--- RECORDS TO PROCESS ---
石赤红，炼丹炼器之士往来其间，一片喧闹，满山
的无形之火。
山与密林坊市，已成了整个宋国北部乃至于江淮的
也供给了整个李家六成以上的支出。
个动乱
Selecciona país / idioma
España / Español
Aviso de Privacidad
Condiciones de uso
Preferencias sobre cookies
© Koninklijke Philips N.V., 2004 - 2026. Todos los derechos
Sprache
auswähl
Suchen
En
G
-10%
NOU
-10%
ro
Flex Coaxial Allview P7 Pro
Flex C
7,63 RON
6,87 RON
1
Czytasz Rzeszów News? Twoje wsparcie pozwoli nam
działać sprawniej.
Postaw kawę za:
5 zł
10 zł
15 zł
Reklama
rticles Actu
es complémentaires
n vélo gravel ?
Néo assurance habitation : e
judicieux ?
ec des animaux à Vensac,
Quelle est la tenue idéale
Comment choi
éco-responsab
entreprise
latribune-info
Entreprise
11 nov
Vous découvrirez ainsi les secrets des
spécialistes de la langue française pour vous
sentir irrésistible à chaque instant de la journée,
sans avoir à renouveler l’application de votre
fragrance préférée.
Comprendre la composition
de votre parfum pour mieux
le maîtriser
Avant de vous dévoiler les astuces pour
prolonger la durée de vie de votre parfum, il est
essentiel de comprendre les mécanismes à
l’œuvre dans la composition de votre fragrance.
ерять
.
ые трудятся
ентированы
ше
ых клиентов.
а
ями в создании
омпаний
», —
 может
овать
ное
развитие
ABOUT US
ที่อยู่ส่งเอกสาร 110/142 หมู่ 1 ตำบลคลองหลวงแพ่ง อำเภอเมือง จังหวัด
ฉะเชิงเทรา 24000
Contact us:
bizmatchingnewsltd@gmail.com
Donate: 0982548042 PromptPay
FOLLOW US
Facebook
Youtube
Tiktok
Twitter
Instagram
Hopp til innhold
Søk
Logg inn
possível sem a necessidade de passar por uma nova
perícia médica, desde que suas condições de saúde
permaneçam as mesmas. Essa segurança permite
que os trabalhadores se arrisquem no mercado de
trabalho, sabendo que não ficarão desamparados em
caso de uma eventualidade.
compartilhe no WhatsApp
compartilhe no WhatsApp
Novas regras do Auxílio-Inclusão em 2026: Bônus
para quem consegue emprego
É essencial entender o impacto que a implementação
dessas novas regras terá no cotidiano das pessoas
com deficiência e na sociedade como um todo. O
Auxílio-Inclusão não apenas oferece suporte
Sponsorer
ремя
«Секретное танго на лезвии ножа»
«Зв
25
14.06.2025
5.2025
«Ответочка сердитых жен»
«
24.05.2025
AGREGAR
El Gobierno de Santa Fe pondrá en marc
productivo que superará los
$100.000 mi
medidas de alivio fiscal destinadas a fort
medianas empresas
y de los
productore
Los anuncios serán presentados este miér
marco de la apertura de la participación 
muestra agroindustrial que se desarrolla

--- PROBLEM ---
Please write out the whole listing once more, exactly.

--- YOUR SOLUTION ---
石赤红，炼丹炼器之士往来其间，一片喧闹，满山
的无形之火。
山与密林坊市，已成了整个宋国北部乃至于江淮的
也供给了整个李家六成以上的支出。
个动乱
Selecciona país / idioma
España / Español
Aviso de Privacidad
Condiciones de uso
Preferencias sobre cookies
© Koninklijke Philips N.V., 2004 - 2026. Todos los derechos
Sprache
auswähl
Suchen
En
G
-10%
NOU
-10%
ro
Flex Coaxial Allview P7 Pro
Flex C
7,63 RON
6,87 RON
1
Czytasz Rzeszów News? Twoje wsparcie pozwoli nam
działać sprawniej.
Postaw kawę za:
5 zł
10 zł
15 zł
Reklama
rticles Actu
es complémentaires
n vélo gravel ?
Néo assurance habitation : e
judicieux ?
ec des animaux à Vensac,
Quelle est la tenue idéale
Comment choi
éco-responsab
entreprise
latribune-info
Entreprise
11 nov
Vous découvrirez ainsi les secrets des
spécialistes de la langue française pour vous
sentir irrésistible à chaque instant de la journée,
sans avoir à renouveler l’application de votre
fragrance préférée.
Comprendre la composition
de votre parfum pour mieux
le maîtriser
Avant de vous dévoiler les astuces pour
prolonger la durée de vie de votre parfum, il est
essentiel de comprendre les mécanismes à
l’œuvre dans la composition de votre fragrance.
ерять
.
ые трудятся
ентированы
ше
ых клиентов.
а
ями в создании
омпаний
», —
 может
овать
ное
развитие
ABOUT US
ที่อยู่ส่งเอกสาร 110/142 หมู่ 1 ตำบลคลองหลวงแพ่ง อำเภอเมือง จังหวัด
ฉะเชิงเทรา 24000
Contact us:
bizmatchingnewsltd@gmail.com
Donate: 0982548042 PromptPay
FOLLOW US
Facebook
Youtube
Tiktok
Twitter
Instagram
Hopp til innhold
Søk
Logg inn
possível sem a necessidade de passar por uma nova
perícia médica, desde que suas condições de saúde
permaneçam as mesmas. Essa segurança permite
que os trabalhadores se arrisquem no mercado de
trabalho, sabendo que não ficarão desamparados em
caso de uma eventualidade.
compartilhe no WhatsApp
compartilhe no WhatsApp
Novas regras do Auxílio-Inclusão em 2026: Bônus
para quem consegue emprego
É essencial entender o impacto que a implementação
dessas novas regras terá no cotidiano das pessoas
com deficiência e na sociedade como um todo. O
Auxílio-Inclusão não apenas oferece suporte
Sponsorer
ремя
«Секретное танго на лезвии ножа»
«Зв
25
14.06.2025
5.2025
«Ответочка сердитых жен»
«
24.05.2025
AGREGAR
El Gobierno de Santa Fe pondrá en marc
productivo que superará los
$100.000 mi
medidas de alivio fiscal destinadas a fort
medianas empresas
y de los
productore
Los anuncios serán presentados este miér
marco de la apertura de la participación 
muestra agroindustrial que se desarrolla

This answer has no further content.